First off, you need to consider changing the title of your thread from:

my husband *cant* stop talking to a girl hes never met who lives 1,000 miles away

to:

my husband *won't* stop talking to a girl hes never met who lives 1,000 miles away

And therein lies the issue. Whether she lives down the street of 1,000 miles away, she still is the OW in your marriage. She still has your H's ear (or eyes on the page) and attention is taken away from your needs and your relationship in order for him to give HER that attention. You know it isn't right. He is oblivious. You know it has to stop. He doesn't know this.

So, how does he learn that this is inappropriate and must stop? You give him an ultimatum and be prepared to follow though. Either he ends it NOW with a NC letter or the marriage is over. You will not remain married when there is an OW involved with your H. He gets to decide whether he wants to continue with her, but in doing so, he will be without you.


----------



## that_girl (Jul 6, 2011)

Yea. He CAN stop, but he doesn't want to.

He's having a serious affair. 

Either she goes or you go.


----------



## lordmayhem (Feb 7, 2011)

that_girl said:


> Yea. He CAN stop, but he doesn't want to.
> 
> He's having a serious affair.
> 
> Either she goes or you go.


:iagree:

This is the exact same situation as HurtinginTN, his WW was having an serious EA with an OM she met online who she never even met before. She finally went to the OM, driving thru the night and a thousand miles away to meet him for the first time, even taking her family's van which was their only means of transportation.


----------



## Acabado (May 13, 2012)

He failed the marriage test. Not a year married and already scaping from reality? He was not ready to be a husband and appears either to be a father. You deserved better. He's totally hooked up with this fantasy woman. It would be laughable if it wasn't so tragic.
This are the bare minimum conditions:
A NC letter.
Complete trnaparence in comunication devices so you can verify it.
Full disclosure.
IC for him.
MC later.
As he's totally doing the opposite you need to stop confronting him. Start detaching so you can think more clearly, not in that emotional state, and you will make more rational decisions.
Imnplement imediately the 180 -> The 180 degree rules, expose this affair to relevan people, people who could get your husband head straigh putting some pressure on him, as ther ILs. Talk to a lawyer, get your doks in row. Start moving on with your life. envision a future without him.

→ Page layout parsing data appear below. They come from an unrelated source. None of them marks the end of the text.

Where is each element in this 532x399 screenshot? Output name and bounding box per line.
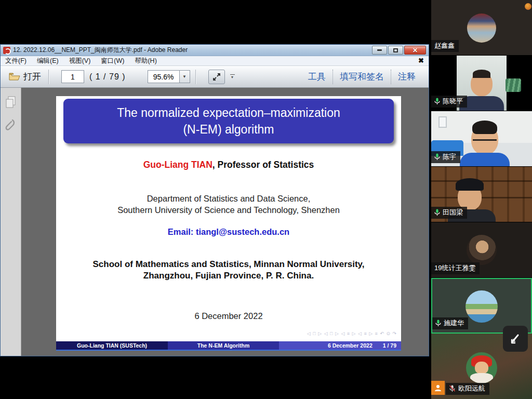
beamer-navigation-symbols[interactable]: ◁ □ ▷ ◁ □ ▷ ◁ ≡ ▷ ◁ ≡ ▷ ≡ ↶ ⊙ ↷ bbox=[307, 331, 397, 336]
close-button[interactable]: ✕ bbox=[404, 46, 426, 55]
footer-date: 6 December 2022 bbox=[328, 342, 373, 349]
menu-help[interactable]: 帮助(H) bbox=[135, 57, 156, 65]
mic-on-icon bbox=[434, 153, 440, 161]
school-line1: School of Mathematics and Statistics, Mi… bbox=[56, 259, 401, 270]
slide-title-line1: The normalized expectation–maximization bbox=[117, 104, 340, 121]
participant-name: 施建华 bbox=[444, 318, 464, 328]
participant-tile[interactable]: 田国梁 bbox=[431, 167, 532, 222]
participant-name-tag: 欧阳远航 bbox=[446, 383, 489, 395]
comment-button[interactable]: 注释 bbox=[391, 71, 422, 83]
author-line: Guo-Liang TIAN, Professor of Statistics bbox=[56, 159, 401, 170]
participant-name: 田国梁 bbox=[443, 208, 463, 217]
department-line2: Southern University of Science and Techn… bbox=[56, 205, 401, 215]
pdf-page: The normalized expectation–maximization … bbox=[56, 96, 401, 351]
open-label: 打开 bbox=[23, 71, 41, 83]
page-count-label: ( 1 / 79 ) bbox=[89, 72, 126, 82]
popout-view-button[interactable] bbox=[503, 326, 528, 352]
zoom-level-input[interactable] bbox=[148, 70, 180, 83]
participant-name-tag: 施建华 bbox=[432, 317, 468, 329]
participant-tile[interactable]: 19统计王雅雯 bbox=[431, 222, 532, 278]
participant-name-tag: 赵鑫鑫 bbox=[431, 40, 459, 52]
participant-name: 陈晓平 bbox=[443, 97, 463, 106]
author-title: , Professor of Statistics bbox=[212, 159, 314, 170]
restore-icon bbox=[393, 48, 398, 52]
glasses bbox=[473, 139, 497, 144]
footer-title: The N-EM Algorithm bbox=[168, 341, 279, 350]
bookshelf bbox=[431, 197, 532, 198]
menu-edit[interactable]: 编辑(E) bbox=[37, 57, 59, 65]
window-controls: ✕ bbox=[372, 46, 426, 55]
minimize-button[interactable] bbox=[372, 46, 387, 55]
school-line2: Zhangzhou, Fujian Province, P. R. China. bbox=[56, 271, 401, 281]
participant-name: 陈宇 bbox=[443, 152, 456, 162]
participant-name: 赵鑫鑫 bbox=[434, 41, 455, 50]
attachments-paperclip-icon[interactable] bbox=[5, 118, 17, 134]
person-badge bbox=[431, 381, 445, 395]
right-tool-panel: 工具 填写和签名 注释 bbox=[301, 69, 422, 85]
participant-name-tag: 陈宇 bbox=[431, 151, 460, 163]
participant-face bbox=[471, 72, 493, 96]
participant-body bbox=[460, 153, 510, 166]
slide-title-box: The normalized expectation–maximization … bbox=[63, 99, 394, 143]
mic-on-icon bbox=[435, 320, 441, 327]
footer-page-number: 1 / 79 bbox=[383, 342, 396, 349]
mic-muted-icon bbox=[449, 385, 456, 392]
slide-title-line2: (N-EM) algorithm bbox=[183, 121, 274, 138]
menu-window[interactable]: 窗口(W) bbox=[101, 57, 124, 65]
open-button[interactable]: 打开 bbox=[7, 70, 43, 84]
adobe-pdf-icon bbox=[3, 47, 10, 54]
participant-name-tag: 田国梁 bbox=[431, 207, 467, 219]
restore-button[interactable] bbox=[388, 46, 403, 55]
menu-bar: 文件(F) 编辑(E) 视图(V) 窗口(W) 帮助(H) ✖ bbox=[1, 56, 429, 66]
folder-open-icon bbox=[9, 72, 20, 81]
cartoon-face bbox=[475, 362, 488, 374]
diagonal-arrows-icon bbox=[212, 73, 221, 81]
white-shirt bbox=[470, 373, 493, 383]
participant-tile[interactable]: 陈宇 bbox=[431, 111, 532, 167]
toolbar-more-dropdown[interactable] bbox=[230, 74, 235, 79]
menu-file[interactable]: 文件(F) bbox=[5, 57, 26, 65]
fill-sign-button[interactable]: 填写和签名 bbox=[333, 71, 391, 83]
participant-tile[interactable]: 陈晓平 bbox=[431, 56, 532, 111]
participant-name-tag: 陈晓平 bbox=[431, 96, 467, 108]
document-area: The normalized expectation–maximization … bbox=[1, 88, 429, 356]
slide-footer: Guo-Liang TIAN (SUSTech) The N-EM Algori… bbox=[56, 341, 401, 350]
author-name: Guo-Liang TIAN bbox=[143, 159, 212, 170]
email-line: Email: tiangl@sustech.edu.cn bbox=[56, 227, 401, 237]
tools-button[interactable]: 工具 bbox=[301, 71, 332, 83]
zoom-control bbox=[148, 70, 190, 83]
slide-date: 6 December 2022 bbox=[56, 311, 401, 321]
popout-arrow-icon bbox=[509, 332, 522, 345]
titlebar[interactable]: 12. 2022.12.06__NEM_PPT_闽南师范大学.pdf - Ado… bbox=[1, 45, 429, 56]
avatar bbox=[467, 235, 497, 265]
meeting-sidebar: 赵鑫鑫 陈晓平 陈宇 bbox=[431, 0, 532, 399]
participant-name: 欧阳远航 bbox=[458, 384, 485, 393]
participant-tile-active-speaker[interactable]: 施建华 bbox=[431, 278, 532, 334]
mic-on-icon bbox=[434, 98, 440, 105]
navigation-pane bbox=[1, 88, 21, 356]
page-thumbnails-icon[interactable] bbox=[5, 96, 17, 109]
landscape-avatar bbox=[466, 290, 498, 323]
cartoon-avatar bbox=[466, 352, 497, 383]
avatar bbox=[467, 14, 496, 43]
window-title: 12. 2022.12.06__NEM_PPT_闽南师范大学.pdf - Ado… bbox=[13, 46, 372, 55]
zoom-dropdown-button[interactable] bbox=[180, 70, 190, 83]
participant-tile[interactable]: 赵鑫鑫 bbox=[431, 0, 532, 56]
minimize-icon bbox=[377, 49, 382, 51]
close-icon: ✕ bbox=[413, 47, 418, 54]
page-number-input[interactable] bbox=[61, 70, 84, 83]
participant-name: 19统计王雅雯 bbox=[434, 263, 475, 273]
wall-picture bbox=[438, 116, 447, 128]
menu-view[interactable]: 视图(V) bbox=[69, 57, 91, 65]
pan-zoom-button[interactable] bbox=[208, 70, 225, 84]
footer-author: Guo-Liang TIAN (SUSTech) bbox=[56, 341, 168, 350]
footer-right: 6 December 2022 1 / 79 bbox=[279, 341, 401, 350]
participant-name-tag: 19统计王雅雯 bbox=[431, 262, 480, 274]
person-icon bbox=[434, 384, 442, 392]
adobe-reader-window: 12. 2022.12.06__NEM_PPT_闽南师范大学.pdf - Ado… bbox=[0, 44, 429, 356]
department-line1: Department of Statistics and Data Scienc… bbox=[56, 194, 401, 204]
baseball-cap bbox=[456, 178, 484, 191]
toolbar: 打开 ( 1 / 79 ) 工具 填写和签名 注释 bbox=[1, 66, 429, 88]
document-close-icon[interactable]: ✖ bbox=[418, 57, 424, 64]
toolbar-separator bbox=[195, 70, 196, 84]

Take care of yourself. Eat and drink properly.


----------



## costa200 (Jun 27, 2012)

So you're pregnant right now and he is putting you through this crap? That guy is a real class act.


----------



## badbane (Jun 9, 2012)

What an Idiot. I just watched a dateline where a woman posed being a hot blonde and was really a middle aged attention *****. She got this married guy all in love with her. Then she broke it off and tried to get some other guy. She gets rejected and gaslights the married guy into killing other dude. Then he finds out he did all of this for a middle aged attention ***** rather than an 22 year old hot blonde.
Purely online relationships are dangerous and 100% fantasy. Your H is obviously ignorant. Also don't be surprised if he has given her money. This type of scam is a favorite of Nigerians.
At this point you need to confront him. Cut all ties with this OW. Don't be nice about it. If he won't let her go then leave his sorry ass. If he can't even afford to keep his car running how is he going to be meeting this OW. I would open a second bank account and have any money you make go to that.


----------



## Mad as hell (Aug 23, 2012)

I think the more u telling him to stop communicating, is the more he is doing it, Let him know how you feel about it and leave it at that, maybe one day he will realise how important you are to him.

Sorry about this.


----------



## lordmayhem (Feb 7, 2011)

badbane said:


> What an Idiot. I just watched a dateline where a woman posed being a hot blonde and was really a middle aged attention *****. She got this married guy all in love with her. Then she broke it off and tried to get some other guy. She gets rejected and gaslights the married guy into killing other dude. Then he finds out he did all of this for a middle aged attention ***** rather than an 22 year old hot blonde.
> Purely online relationships are dangerous and 100% fantasy. Your H is obviously ignorant. Also don't be surprised if he has given her money. This type of scam is a favorite of Nigerians.
> At this point you need to confront him. Cut all ties with this OW. Don't be nice about it. If he won't let her go then leave his sorry ass. If he can't even afford to keep his car running how is he going to be meeting this OW. I would open a second bank account and have any money you make go to that.


What happened to this online woman?

Anyway, OP hasn't been back in over 20 days. Another post and run.


----------